Login
word
Given a set $\Sigma$ , a word (or a string) over $\Sigma$ is a juxtaposition (variously called concatenation or multiplication) of a finite number of elements in $\Sigma$ . The juxtaposition is taken as an associative binary operation on $\Sigma$ . A word with zero number of elements is called an empty word, typically denoted by $\lambda$ or $\epsilon$ . The set of words over $\Sigma$ is denoted $\Sigma^*$ .
Examples.
- If $\Sigma = \lbrace a,b,c,\ldots, x,y,z\rbrace$ , the English alphabet written in the lower case, then ``good'', ``mathematics'', ``fasluiwh'' are all words (without the double quotes) over $\Sigma$ , where as ``PlanetMath'' is not, because it contains upper case letters, which are not in $\Sigma$ .
- Let $\Sigma=\lbrace 0,1,2,3,4,5,6,7,8,9,+,=\rbrace$ . Then ``$12$ '', ``$0345$ '', ``$9+3$ '', ``$87=123$ '', ``$++231++$ '', ``$6+7=13$ '', ``$7=$ '' are also words over $\Sigma$ .

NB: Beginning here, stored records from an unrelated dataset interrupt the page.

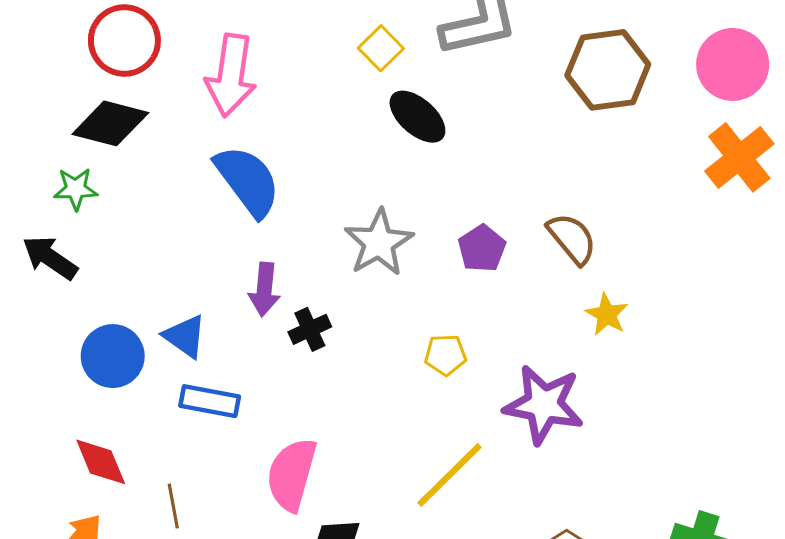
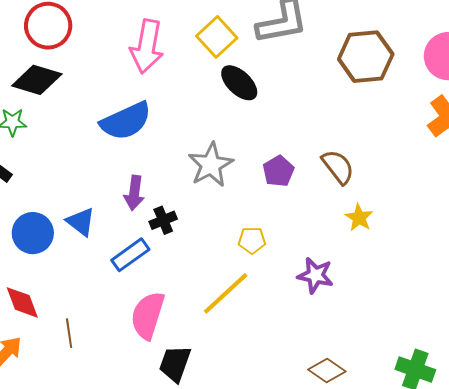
yellow square: (381, 48) -> (217, 37), size x1.4
pink arrow: (231, 75) -> (147, 46), moved
blue semicircle: (248, 181) -> (126, 121), turned 100
blue rectangle: (210, 401) -> (130, 255), moved, turned -48
purple star: (544, 404) -> (315, 275), size x0.7
yellow line: (450, 475) -> (226, 293), moved

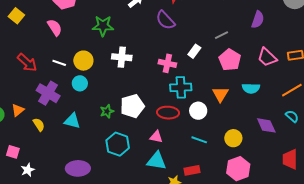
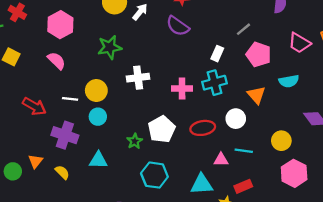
pink cross: (167, 63) -> (182, 88), moved
cyan cross: (181, 87) -> (214, 83), moved
pink triangle: (156, 137) -> (221, 160), moved

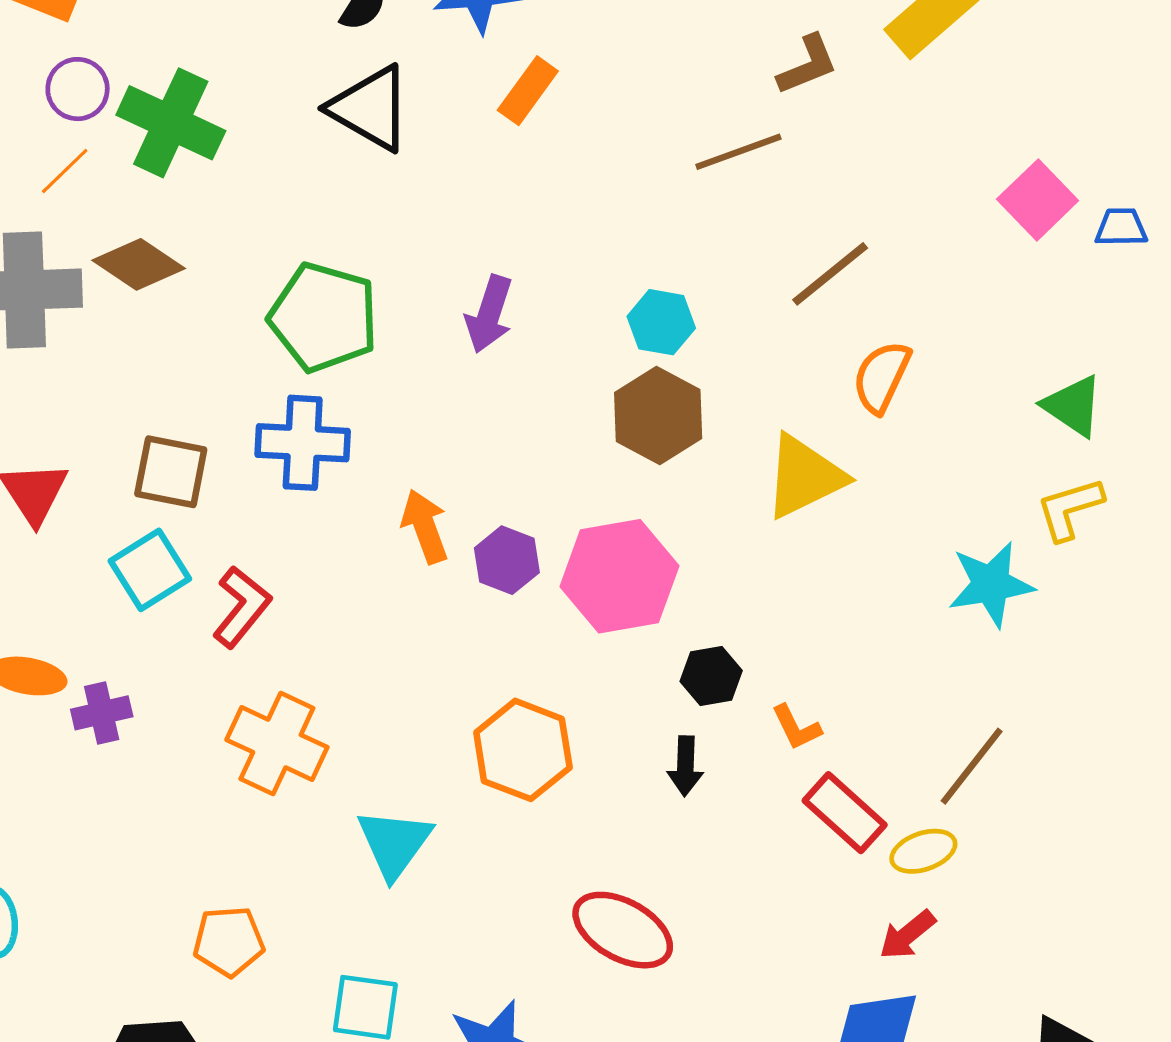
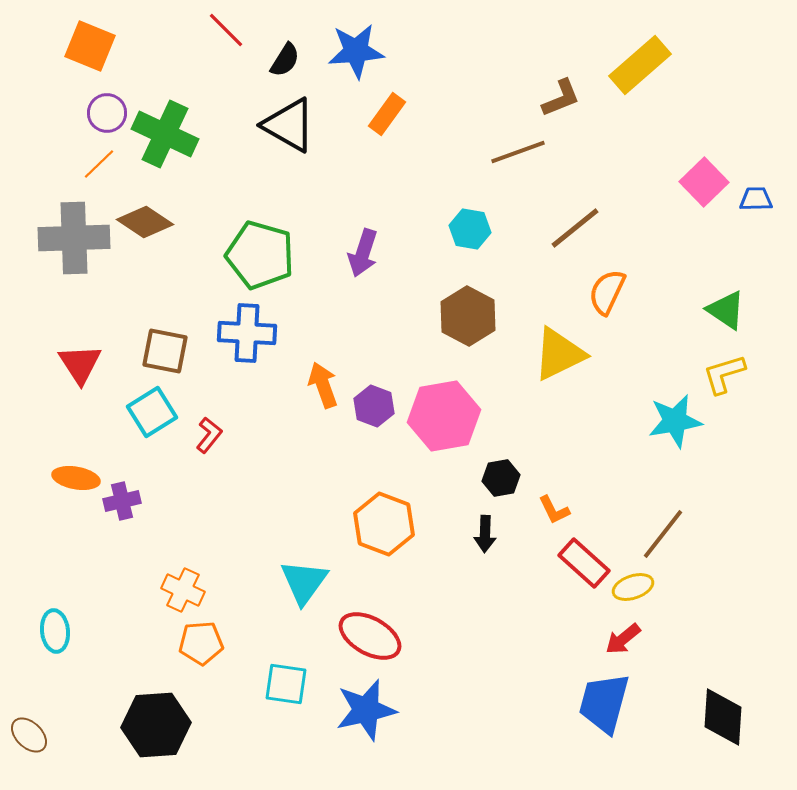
cyan hexagon: (661, 322) -> (470, 229), moved
red L-shape: (242, 607) -> (209, 435), size x0.7
orange cross: (277, 744) -> (183, 590), moved, size x0.7
red ellipse: (623, 930) -> (370, 636), moved

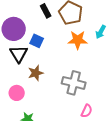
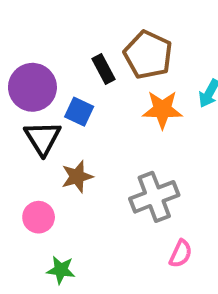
black rectangle: (46, 11) -> (104, 69), moved
gray cross: (74, 83) -> (154, 197), turned -35

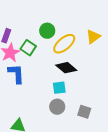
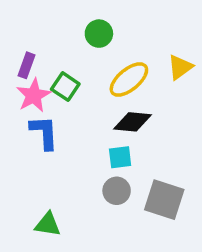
green circle: (47, 31) -> (99, 34), moved
black diamond: (66, 68) -> (132, 122), turned -35
gray square: (84, 112) -> (164, 200), size x1.6

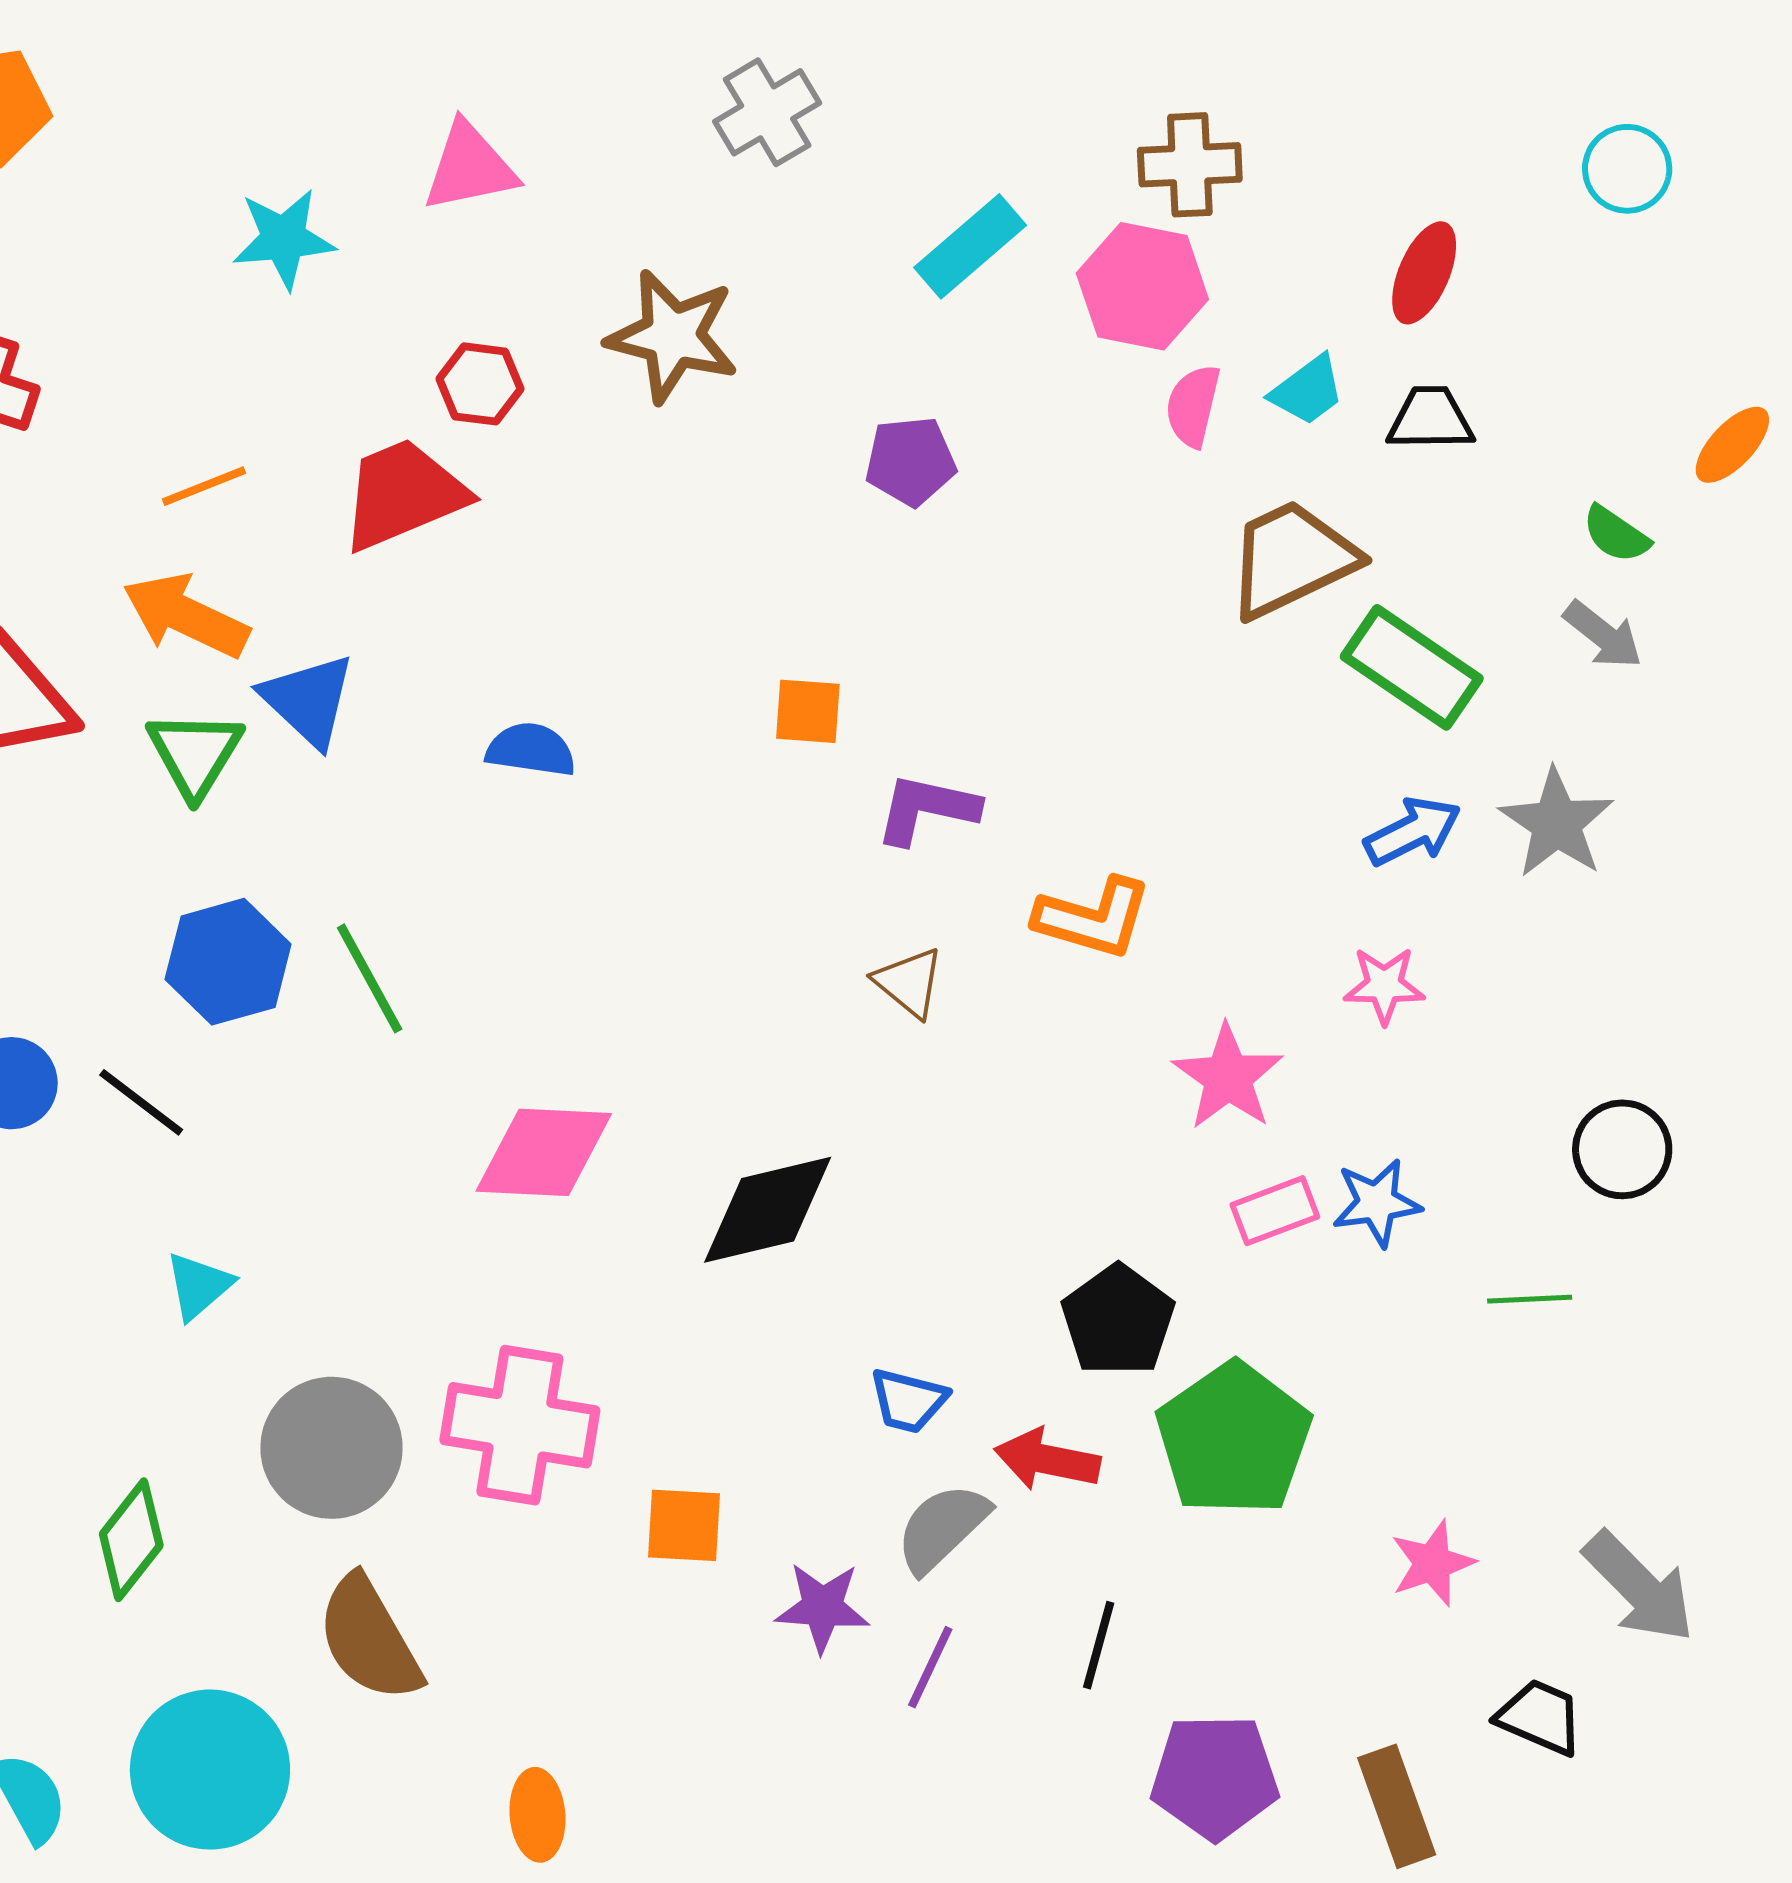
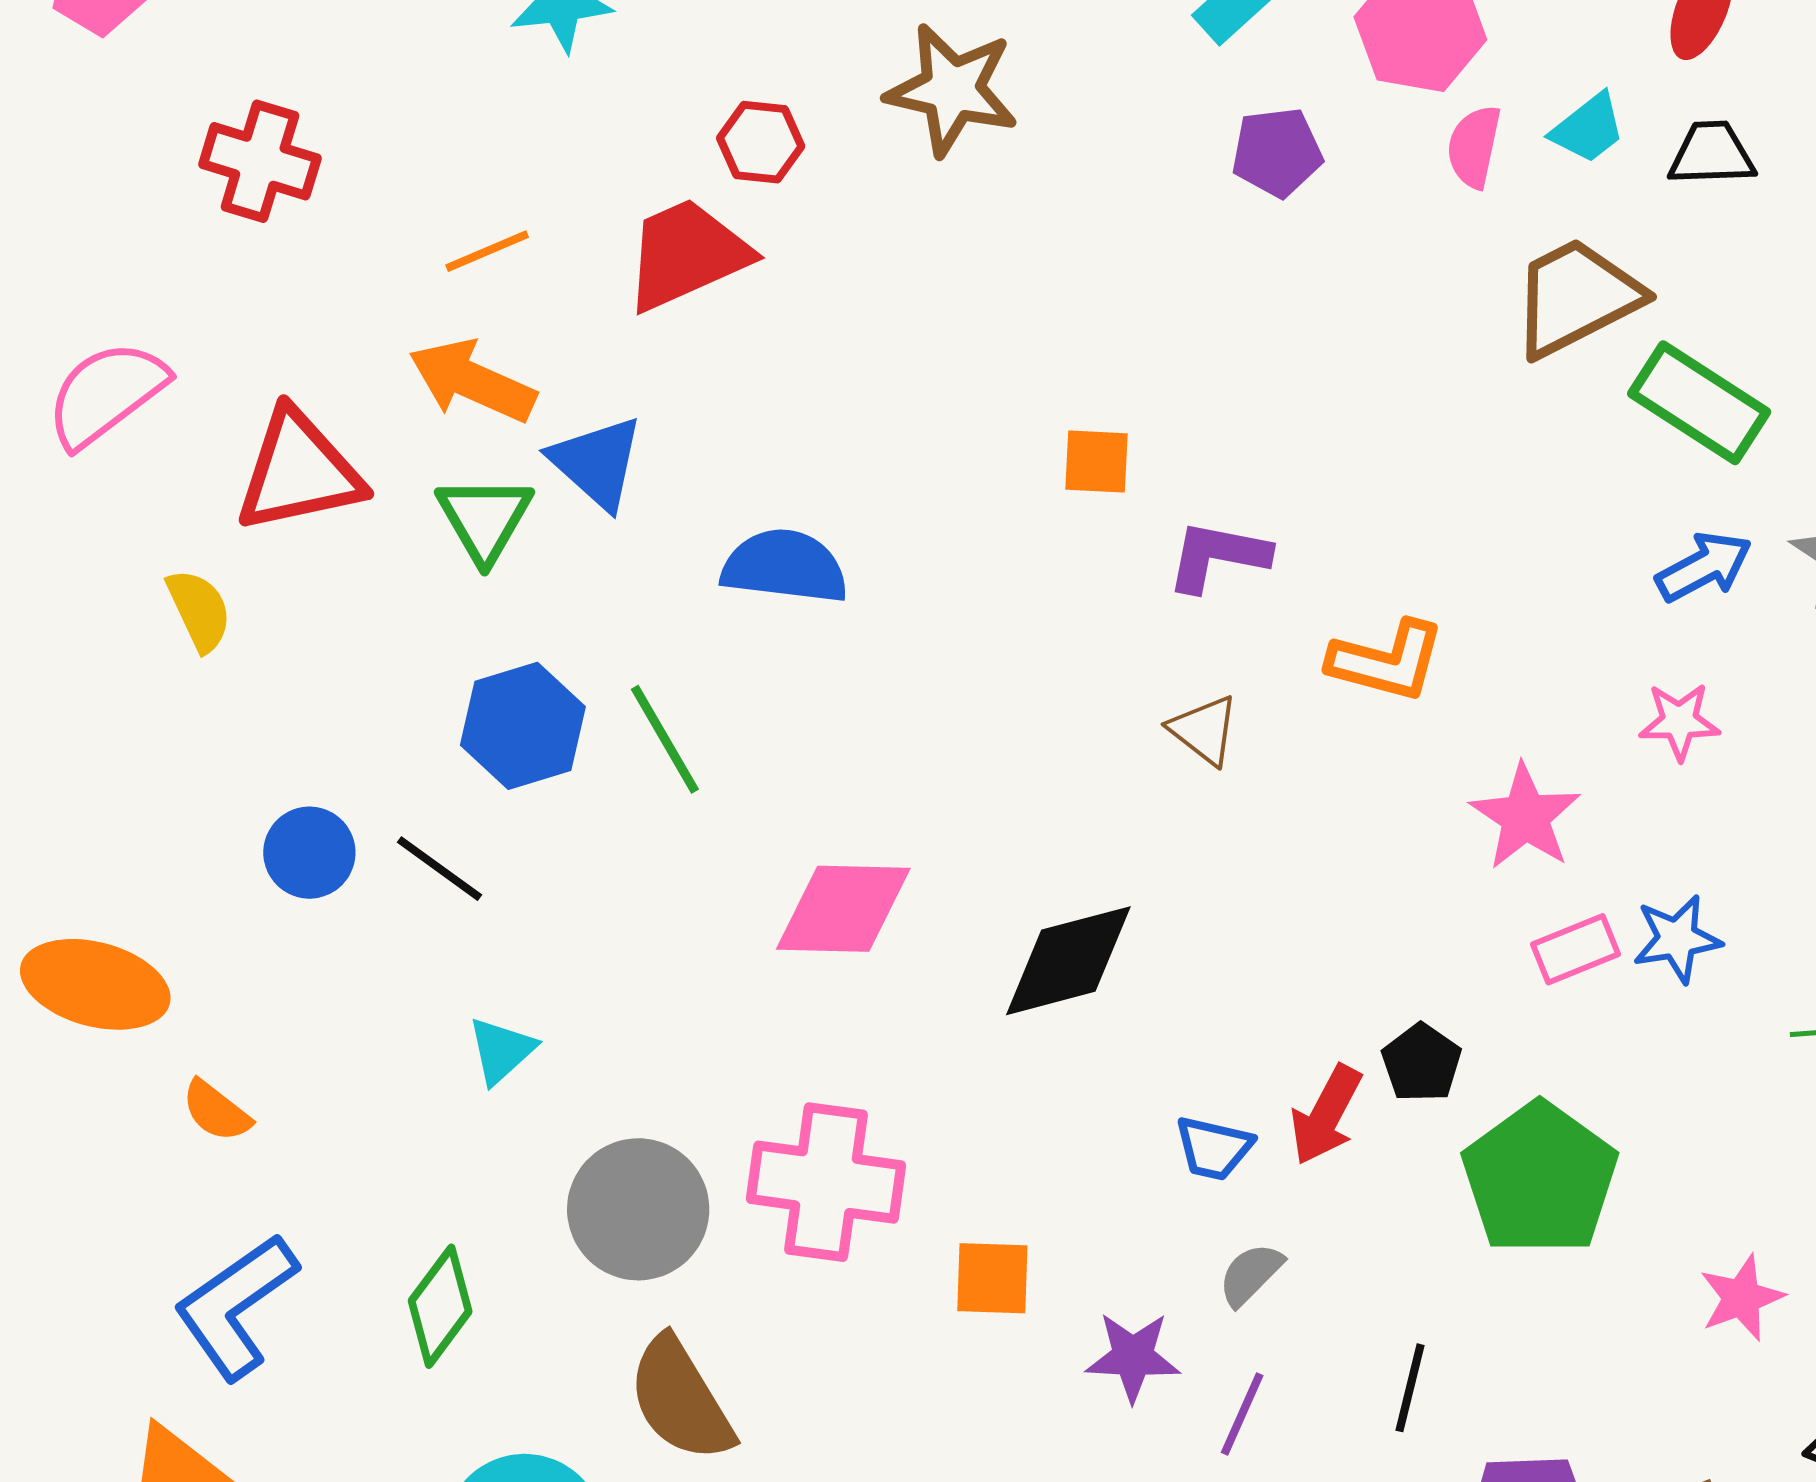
purple pentagon: (910, 461) -> (1277, 152), moved
blue semicircle: (531, 750) -> (785, 566), moved, size x1.4
black pentagon: (1118, 1320) -> (1421, 1063), size x0.7
red arrow: (1047, 1460) -> (1326, 1115), moved, turned -72
gray semicircle: (942, 1528) -> (1251, 1274), size x0.7

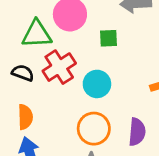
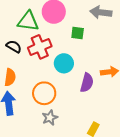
orange circle: (94, 129) -> (44, 93), moved
purple semicircle: (137, 132) -> (87, 83), moved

- The notion of words is used extensively in group theory. The juxtaposition here is the group multiplication, as the multiplication is associative. In other words, if $g_1,g_2,...,g_m$ are elements in $G$ then we can form the word $w=g_1g_2\cdots g_m\in G$ . For example, in the free group $\langle a,b|\quad\rangle$ a word could be the commutator $[a,b]=aba^{-1}b^{-1}$ .
Remarks
- $\Sigma^*$ is a monoid with juxtaposition as the monoid multiplication, and $\lambda$ , the empty word, as the multiplicative identity.
- For any element $a$ in $\Sigma$ , define $a^0=\lambda$ , and $a^{n+1}=a^na$ for non-negative integers $n$ . Then $a^{n+m}=a^na^m$ since juxtaposition is associative.
- Words, by definition, are finite in length. This notion can be generalized: an infinite word, or more precisely, a $\omega$ -word, over an alphabet $\Sigma$ is just a function from $\mathbb{N}$ to $\Sigma$ . The set of all words over $\Sigma$ , finite or infinite, is $\Sigma^* \cup \Sigma^{\mathbb{N}}$ , and is denoted by $\Sigma^{\infty}$ or $\Sigma^{\omega}$ .
Subwords
A word $u$ is called a subword of $v$ if $v=xuy$ , for some words $x$ and $y$ (may be empty words). If $u$ is a subword of $v$ , we also say that $u$ occurs in $v$ , or that $v$ contains $u$ . For example, ``math'' is a subword of ``mathematics''.
Given the equation $v=xuy$ , we call the triple $(x,u,y)$ an occurrence of $u$ in $v$ . The collection of occurrences of $u$ in $v$ is denoted $O(u,v)$ . The number of occurrences of $u$ in $v$ defined as the cardinality of $O(u,v)$ , and written $|u|_v$ . The position of occurrence $(x,u,y)$ of $u$ in $v$ is the length of $x$ plus $1$ .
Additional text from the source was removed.